Uma crise matrimonial. De um lado, o marido apático que reencontra a emoção em pleno júri popular de um caso de assassinato. No outro, sua mulher, galanteada por um sujeito simpático num cruzeiro dos Romanov.

Crítica

No segundo episódio de The Romanoffs, intitulado The Royal We, há uma típica crise de casal sendo administrada por uma terapeuta. A profissional tenta encontrar os pontos de divergência responsáveis por minar o matrimônio. Michael (Corey Stoll) é apático até nessa sessão com a mediadora que lhe instiga a investigar os motivos do esfriamento doméstico. Já sua esposa, Shelly (Kerry Bishé), é voluntariosa, dada a conversar abertamente sobre frustrações e o que as valha. Na verdade, ela faz uma força danada para salvar a relação, enquanto o marido demonstra uma desorientação não efetivamente perscrutada pelo diretor Matthew Weiner, tampouco como traço familiar, já que ele é um Romanov. Assim como no fragmento inaugural, a trama é bem comezinha, com elementos recorrentes nesse tipo de abordagem de naufrágios maritais. Traições, novas pessoas que mostram, a ambos, chamas aparentemente apagadas, segredos e obsessões, tudo perpassa ordinariamente a história de um amor prestes a acabar.

Recorrendo a diversas convenções, o realizador/showrunner incorre novamente num percurso conhecido, salpicado aqui e acolá com informações acerca da dinastia que unifica as partes de The Romanoffs. Enquanto Michael permanece na cidade para integrar o júri popular encarregado de analisar um caso de homicídio, Shelly embarca no cruzeiro temático, com direito a baile com o “grão-duque”, encenações de eventos importantes da história russa e, claro, um sujeito totalmente disponível para preencher as lacunas deixadas pelo cônjuge. Algo similar acontece com o protagonista, rapidamente enredado pelo perigo das curvas e dos olhares desafiadores da bela Janet (Janet Montgomery). Portanto, ambos encontram em pares diferentes o que os seus não mais atingem. Recorrendo a outro lugar-comum, o homem sucumbe totalmente à luxúria, refestelando-se nos braços da amante, enquanto a mulher interrompe os pleitos de seu desejo urgente e crepitante antes deles se concretizarem.

The Royal We dá um passo adiante – embora ainda bastante tímido – no sentido de estabelecer as circunstâncias como decorrências “naturais” de uma hereditariedade nefasta. No cruzeiro, é oferecida, de maneira um tanto didática, a contextualização dessa linhagem que foi exterminada pelos bolcheviques no século XX. Mas, isso é insuficiente, por exemplo, para construir uma ponte entre o passado sanguinolento, repleto de fratricídios e parricídios, a as atitudes dos personagens no presente. Assim, fica difícil compreender a personalidade de Michael como decorrência de uma herança maldita. O foco do episódio é na desintegração natural de um casamento, com a incomunicabilidade ganhando espaço por conta da predisposição a deixar mágoas e afins crescerem em favor de uma reconfortante, porém falsa, paz cotidiana. Isso, entretanto, é pouco para sustentar intentos sofisticados como a vontade manifestada de criar uma ligação entre o outrora de glórias e violências com um agora igualmente marcado por turbulências.

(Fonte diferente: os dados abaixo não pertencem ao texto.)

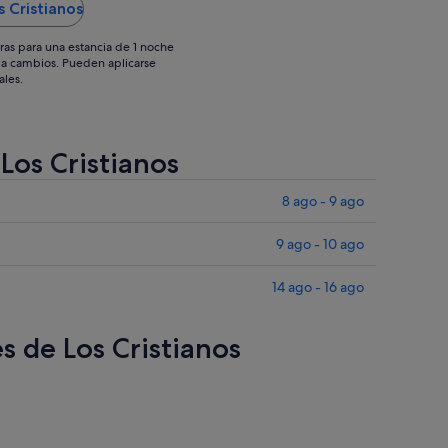
s Cristianos
espectacular. Todo genial"
ras para una estancia de 1 noche
os a cambios. Pueden aplicarse
ales.
 Los Cristianos
8 ago - 9 ago
9 ago - 10 ago
14 ago - 16 ago
s de Los Cristianos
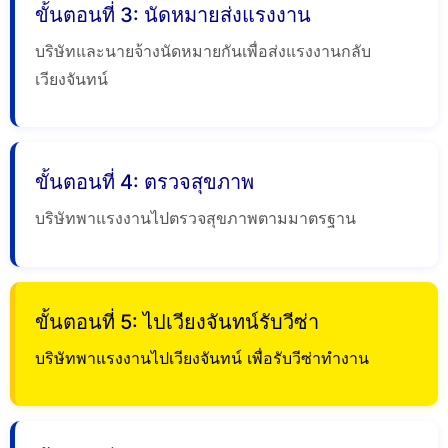
ขั้นตอนที่ 3: นัดหมายส่งแรงงาน
บริษัทและนายจ้างนัดหมายกันเพื่อส่งแรงงานกลับ
เวียงจันทน์
ขั้นตอนที่ 4: ตรวจสุขภาพ
บริษัทพาแรงงานไปตรวจสุขภาพตามมาตรฐาน
ขั้นตอนที่ 5: ไปเวียงจันทน์รับวีซ่า
บริษัทพาแรงงานไปเวียงจันทน์ เพื่อรับวีซ่าทำงาน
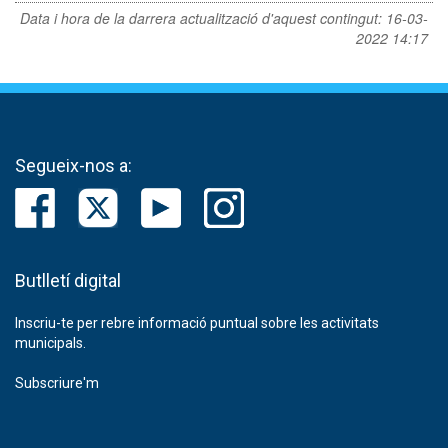
Data i hora de la darrera actualització d'aquest contingut:
16-03-
2022 14:17
Segueix-nos a:
Butlletí digital
Inscriu-te per rebre informació puntual sobre les activitats
municipals.
Subscriure'm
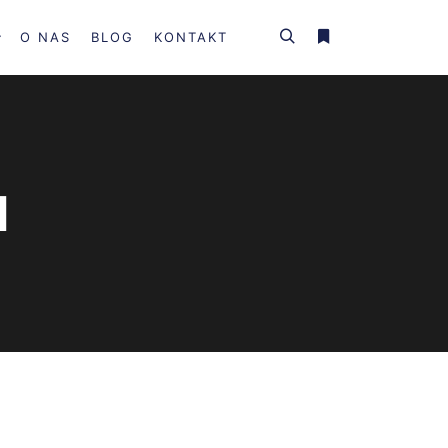
O NAS
BLOG
KONTAKT
Szukaj
Więcej informacji
N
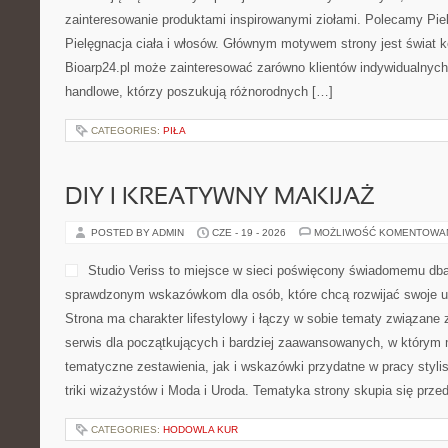
zainteresowanie produktami inspirowanymi ziołami. Polecamy Pielę
Pielęgnacja ciała i włosów. Głównym motywem strony jest świat 
Bioarp24.pl może zainteresować zarówno klientów indywidualnych,
handlowe, którzy poszukują różnorodnych […]
CATEGORIES:
PIŁA
DIY I KREATYWNY MAKIJAŻ
POSTED BY ADMIN
CZE - 19 - 2026
MOŻLIWOŚĆ KOMENTOWA
Studio Veriss to miejsce w sieci poświęcony świadomemu dba
sprawdzonym wskazówkom dla osób, które chcą rozwijać swoje u
Strona ma charakter lifestylowy i łączy w sobie tematy związane z
serwis dla początkujących i bardziej zaawansowanych, w którym
tematyczne zestawienia, jak i wskazówki przydatne w pracy styli
triki wizażystów i Moda i Uroda. Tematyka strony skupia się prz
CATEGORIES:
HODOWLA KUR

The Romanoffs continua aquém das expectativas, justamente por investir de menos naquilo que lhe é peculiar, ou seja, na consanguinidade como fator incontornável para a compreensão de determinados comportamentos. Parece que esse pano de fundo é apenas uma desculpa esfarrapada para dourar enredos simples, com gatilhos e encerramentos previsíveis, sobretudo, por conta da recorrência aos clichês totalmente atrelados aos mesmos. Com boas interpretações, ritmo cadenciado corretamente para absorvermos as demandas pessoais, The Royal We é, assim como seu predecessor, tecnicamente eficiente, mas carente de pathos, ressentido da falta de uma pegada que, primeiro, lhe ressalte as singularidades, e, segundo, confira espessura dramática aos acontecimentos. Matthew Weiner conduz tudo de forma burocrática, seguindo um percurso transparentemente meticuloso e, talvez por isso, destituído de vivacidade. O engendramentos de emoções e ações se dá friamente, com pouca paixão.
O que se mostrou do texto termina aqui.